- Renée Houston and Robb Wilton in the film.
- Directed by: Leslie S. Hiscott
- Written by: Michael Barringer
- Produced by: Herbert Smith
- Starring: Stella Arbenina; Jack Hobbs; Renée Houston; Francis L. Sullivan;
- Cinematography: George Stretton
- Music by: John Blore Borelli
- Production company: British Lion
- Distributed by: British Lion
- Release date: 1937;
- Running time: 68 minutes
- Country: United Kingdom
- Language: English

= Fine Feathers (1937 film) =

Fine Feathers is a 1937 British romantioc comedy musical film directed by Leslie S. Hiscott and starring Stella Arbenina, Jack Hobbs, Renée Houston and Francis L. Sullivan. It was written by Michael Barringer, and made at Beaconsfield Studios.
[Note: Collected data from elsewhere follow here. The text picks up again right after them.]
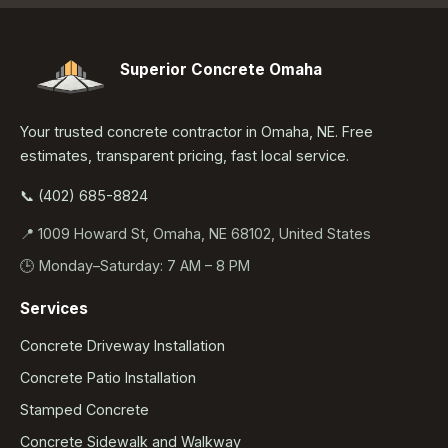
Superior Concrete Omaha
Your trusted concrete contractor in Omaha, NE. Free
estimates, transparent pricing, fast local service.
📞 (402) 685-8824
📍 1009 Howard St, Omaha, NE 68102, United States
🕒 Monday–Saturday: 7 AM – 8 PM
Services
Concrete Driveway Installation
Concrete Patio Installation
Stamped Concrete
Concrete Sidewalk and Walkway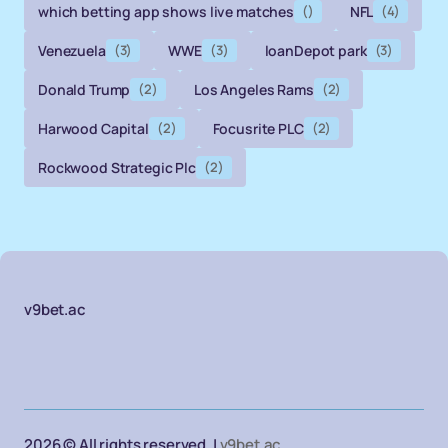
which betting app shows live matches
()
NFL
(4)
Venezuela
(3)
WWE
(3)
loanDepot park
(3)
Donald Trump
(2)
Los Angeles Rams
(2)
Harwood Capital
(2)
Focusrite PLC
(2)
Rockwood Strategic Plc
(2)
v9bet.ac
2026 © All rights reserved. |
v9bet.ac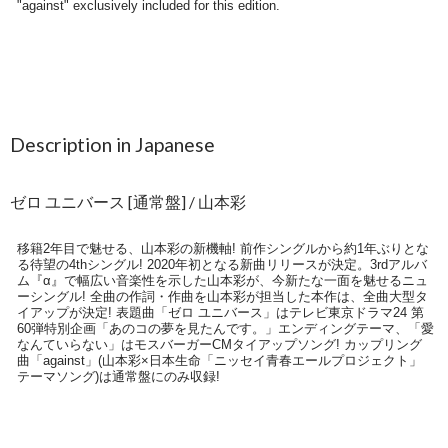
Description in Japanese
ゼロ ユニバース [通常盤] / 山本彩
移籍2年目で魅せる、山本彩の新機軸! 前作シングルから約1年ぶりとな
る待望の4thシングル! 2020年初となる新曲リリースが決定。3rdアルバ
ム『α』で幅広い音楽性を示した山本彩が、今新たな一面を魅せるニュ
ーシングル! 全曲の作詞・作曲を山本彩が担当した本作は、全曲大型タ
イアップが決定! 表題曲「ゼロ ユニバース」はテレビ東京ドラマ24 第
60弾特別企画「あのコの夢を見たんです。」エンディングテーマ、「愛
なんていらない」はモスバーガーCMタイアップソング! カップリング
曲「against」(山本彩×日本生命「ニッセイ青春エールプロジェクト」
テーマソング)は通常盤にのみ収録!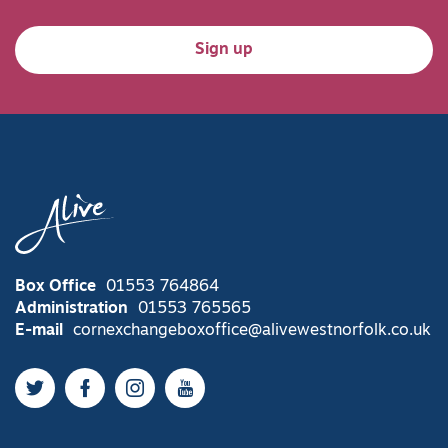
Sign up
Box Office
01553 764864
Administration
01553 765565
E-mail
cornexchangeboxoffice@alivewestnorfolk.co.uk
Twitter
Facebook
Instagram
YouTube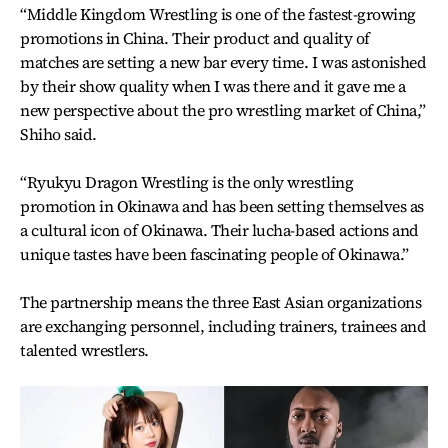
“Middle Kingdom Wrestling is one of the fastest-growing
promotions in China. Their product and quality of
matches are setting a new bar every time. I was astonished
by their show quality when I was there and it gave me a
new perspective about the pro wrestling market of China,”
Shiho said.
“Ryukyu Dragon Wrestling is the only wrestling
promotion in Okinawa and has been setting themselves as
a cultural icon of Okinawa. Their lucha-based actions and
unique tastes have been fascinating people of Okinawa.”
The partnership means the three East Asian organizations
are exchanging personnel, including trainers, trainees and
talented wrestlers.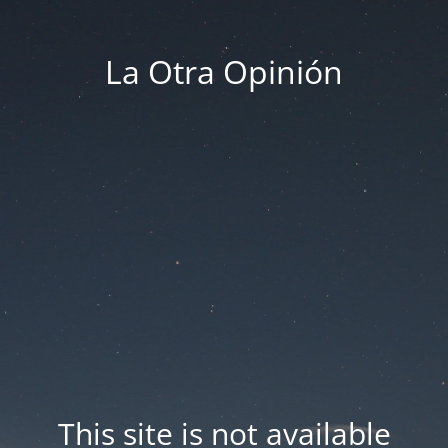
La Otra Opinión
This site is not available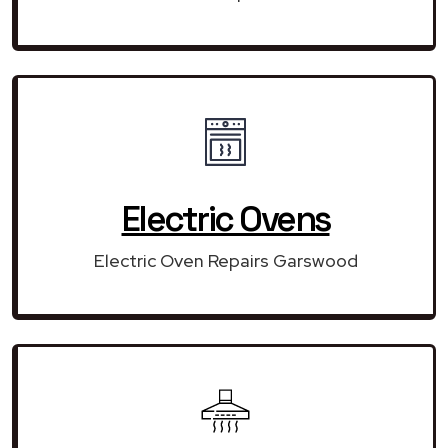
Electric Ovens
Electric Oven Repairs Garswood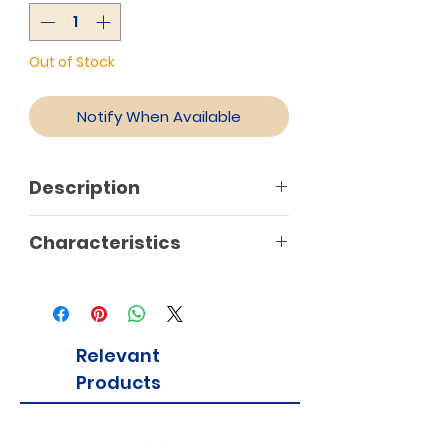
Out of Stock
Notify When Available
Description
Characteristics
Relevant
Products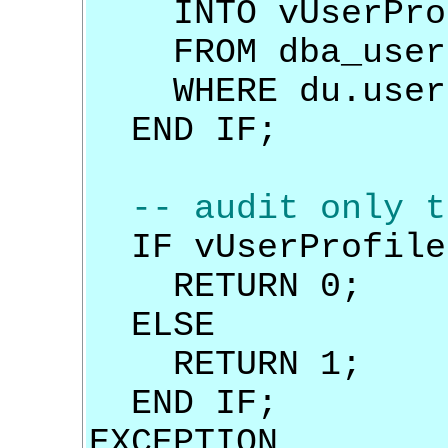
INTO vUserPro
FROM dba_user
WHERE du.usern
END IF;
-- audit only t
IF vUserProfile 
RETURN 0;
ELSE
RETURN 1;
END IF;
EXCEPTION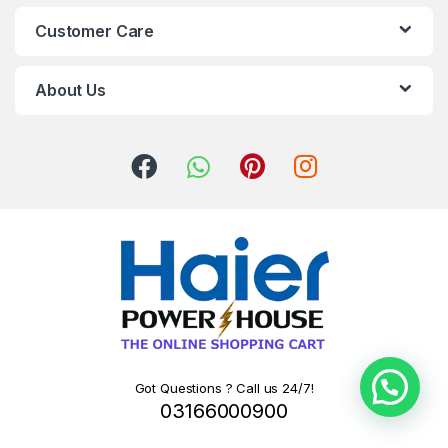
Customer Care
About Us
Got Questions ? Call us 24/7!
03166000900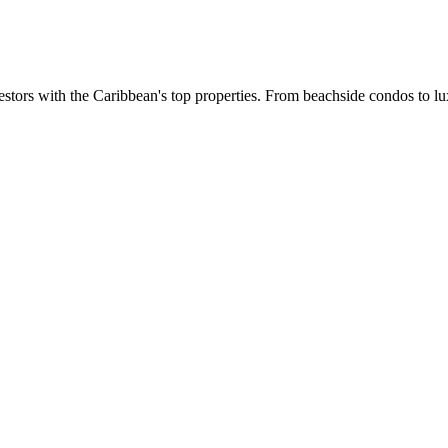
estors with the Caribbean's top properties. From beachside condos to lux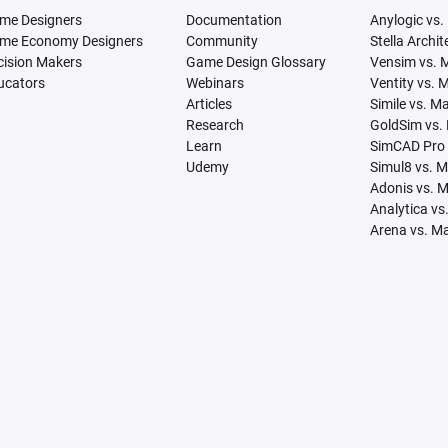
me Designers
Documentation
Anylogic vs.
me Economy Designers
Community
Stella Archi
cision Makers
Game Design Glossary
Vensim vs. 
ucators
Webinars
Ventity vs. 
Articles
Simile vs. M
Research
GoldSim vs.
Learn
SimCAD Pro 
Udemy
Simul8 vs. 
Adonis vs. 
Analytica vs
Arena vs. M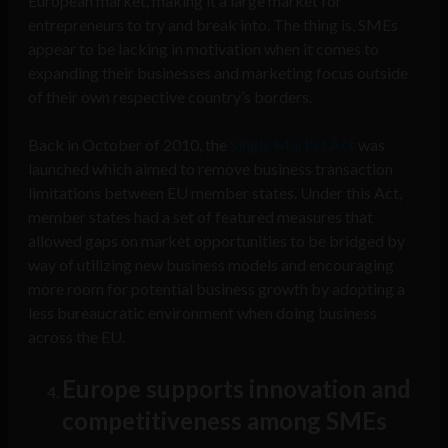
European market, making it a large market for
entrepreneurs to try and break into. The thing is, SMEs
appear to be lacking in motivation when it comes to
expanding their businesses and marketing focus outside
of their own respective country’s borders.
Back in October of 2010, the
Single Market Act
was
launched which aimed to remove business transaction
limitations between EU member states. Under this Act,
member states had a set of featured measures that
allowed gaps on market opportunities to be bridged by
way of utilizing new business models and encouraging
more room for potential business growth by adopting a
less bureaucratic environment when doing business
across the EU.
Europe supports innovation and
competitiveness among SMEs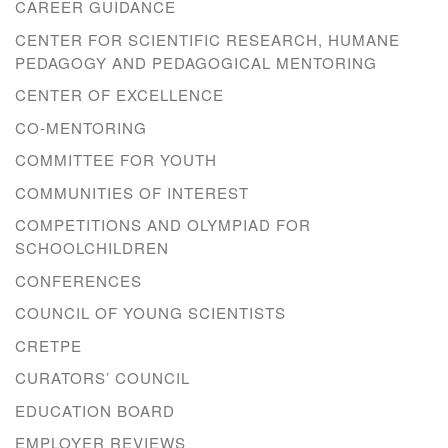
CAREER GUIDANCE
CENTER FOR SCIENTIFIC RESEARCH, HUMANE
PEDAGOGY AND PEDAGOGICAL MENTORING
CENTER OF EXCELLENCE
CO-MENTORING
COMMITTEE FOR YOUTH
COMMUNITIES OF INTEREST
COMPETITIONS AND OLYMPIAD FOR
SCHOOLCHILDREN
CONFERENCES
COUNCIL OF YOUNG SCIENTISTS
CRETPE
CURATORS’ COUNCIL
EDUCATION BOARD
EMPLOYER REVIEWS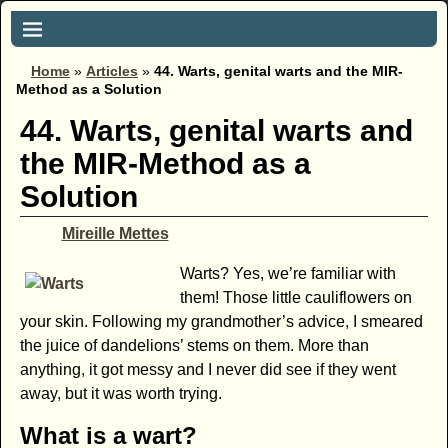
Home
»
Articles
»
44. Warts, genital warts and the MIR-
Method as a Solution
44. Warts, genital warts and
the MIR-Method as a
Solution
Mireille Mettes
Warts? Yes, we’re familiar with
them! Those little cauliflowers on
your skin. Following my grandmother’s advice, I smeared
the juice of dandelions’ stems on them. More than
anything, it got messy and I never did see if they went
away, but it was worth trying.
What is a wart?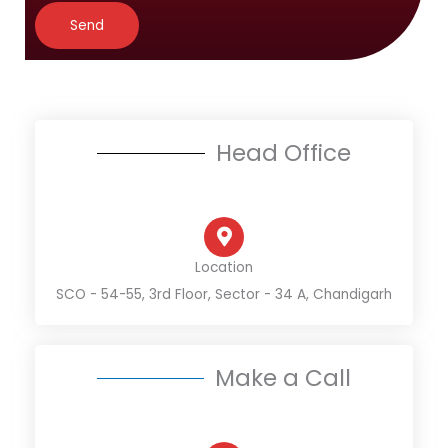
*
*
a
Send
g
e
*
Head Office
Location
SCO - 54-55, 3rd Floor, Sector - 34 A, Chandigarh
Make a Call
A woman out on a picnic becomes lost and stumbles across a gang who persuade her to impersonate the mistress of the Crown Prince of Boravia.

==Plot==
Seeking shelter from a storm, Teenie McPherson stumbles across a mansion, which turns out to be the base for a gang international adventurers. Their leader is Jim Warren, an amiable American representing financiers with oil interests in the country of Boravia. Jim is concerned by the scheming of Madame Barescon, the Crown Prince of Baravia's mistress. He convinces Teenie to impersonate her.

==Cast==
- Stella Arbenina as Elizabeth
- Jack Hobbs as Felix
- Renée Houston as Teenie McPherson
- Marcelle Rogez as Madame Barescon
- Donald Stewart as Jim Warren
- Francis L. Sullivan as Hugo Steinway
- Henry Victor as Gibbons
- Robb Wilton as Tim McPherson

== Reception ==
Kine Weekly wrote: "Popular romantic comedy with song, turning on piquant and amusing deception. The story is topical in theme, and, more important still, provides the co-stars with ample opportunity to exploit their wide versatility while the song numbers have lilting melody and the staging technical attractiveness. For the full duration of the crisp running time, the entertainment's aim is mass appeal, and it reaches its goal with creditable alacrity."

The Daily Film Renter wrote: "Although a pity something more worth while could not have been devised to exercise the talents of Renee Houston than this somewhat feeble tale, it cannot be denied she throws herself info the proceedings with zest, making her bricks with a modicum of straw."